= Beginning of Section =

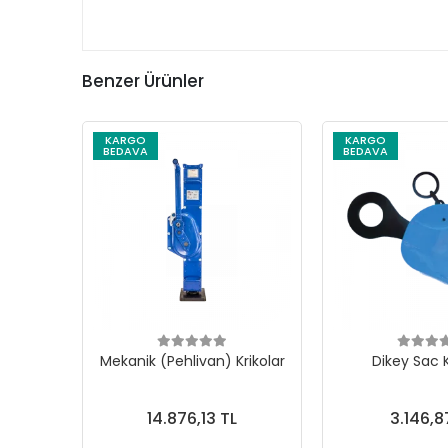
Benzer Ürünler
KARGO
KARGO
BEDAVA
BEDAVA
Mekanik (Pehlivan) Krikolar
Dikey Sac
14.876,13 TL
3.146,8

= End of Section =

TASK OBJECTIVE – Repeat the listing verbatim, pictures excluded.

SOLUTION TO THIS PROBLEM –
Benzer Ürünler
KARGO
KARGO
BEDAVA
BEDAVA
Mekanik (Pehlivan) Krikolar
Dikey Sac
14.876,13 TL
3.146,8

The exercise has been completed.